De façon générale, la chauve-souris blonde vit dans des déserts arides à semi-arides où les précipitations annuelles moyennes sont de 200 à 375 mm et les températures estivales, élevées (maximums quotidiens pouvant atteindre 38 °C) (Vaughn et O’Shea, 1976). En Colombie-Britannique, l’espèce semble ne vivre que dans le fonds de vallées, à une altitude de 300 à 490 m (Nagorsen et Brigham, 1993).

Robertson (1998; figure 4) a récemment modélisé la disponibilité et la qualité des habitats de reproduction et des gîtes dans la plus grande partie du sud de la vallée de l’Okanagan. Son modèle classe les écosystèmes gérés (p. ex. pâturages, vignobles, terrains de golf) et non gérés (p. ex. steppe arbustive, prairie sèche, forêt sèche, milieux humides) de la région en fonction de divers habitats critiques et de besoins vitaux.

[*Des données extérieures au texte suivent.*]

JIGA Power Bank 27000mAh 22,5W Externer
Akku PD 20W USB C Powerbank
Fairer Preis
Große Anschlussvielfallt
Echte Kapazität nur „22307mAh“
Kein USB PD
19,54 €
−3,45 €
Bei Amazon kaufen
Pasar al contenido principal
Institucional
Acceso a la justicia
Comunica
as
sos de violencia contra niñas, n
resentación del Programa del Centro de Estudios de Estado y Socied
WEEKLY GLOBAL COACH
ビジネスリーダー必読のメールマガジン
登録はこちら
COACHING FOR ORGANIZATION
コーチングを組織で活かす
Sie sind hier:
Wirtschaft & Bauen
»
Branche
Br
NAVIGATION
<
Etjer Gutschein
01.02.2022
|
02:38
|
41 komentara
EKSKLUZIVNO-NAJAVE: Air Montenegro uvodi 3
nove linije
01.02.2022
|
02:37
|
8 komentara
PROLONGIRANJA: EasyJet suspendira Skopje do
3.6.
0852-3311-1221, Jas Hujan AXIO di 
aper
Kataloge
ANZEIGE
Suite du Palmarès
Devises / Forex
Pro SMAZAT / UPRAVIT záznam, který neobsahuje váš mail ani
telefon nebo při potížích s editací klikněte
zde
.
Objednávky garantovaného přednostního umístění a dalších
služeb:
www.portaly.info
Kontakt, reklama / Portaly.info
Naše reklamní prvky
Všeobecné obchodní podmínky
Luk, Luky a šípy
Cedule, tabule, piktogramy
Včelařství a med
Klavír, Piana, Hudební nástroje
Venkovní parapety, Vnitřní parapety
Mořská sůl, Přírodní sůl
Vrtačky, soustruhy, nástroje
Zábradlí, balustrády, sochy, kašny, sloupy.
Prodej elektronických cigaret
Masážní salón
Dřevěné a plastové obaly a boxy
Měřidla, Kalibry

Les habitats de reproduction et les gîtes diurnes (p. ex. crevasses rocheuses horizontales dans les falaises abruptes, les parois de canyons, les affleurements rocheux et les talus d’éboulis) sont considérés comme pratiquement identiques et hautement prioritaires pour l’espèce, alors que l’habitat d’alimentation, également pris en compte dans le modèle, est considéré comme moins limitatif (Robertson, 1988).

Aux fins du présent rapport, les besoins de l’A. pallidus en matière d’habitat sont examinés pour les trois principaux types suivants : 1. habitat d’alimentation; 2. gîte diurne; 3. gîte nocturne. L’habitat d’hibernation n’est pas considéré ici parce qu’on ne dispose d’aucune donnée sur l’hibernation des chauves-souris blondes dans la vallée de l’Okanagan ni d’aucune observation hivernale pour cette espèce (Nagorsen et Brigham, 1993).  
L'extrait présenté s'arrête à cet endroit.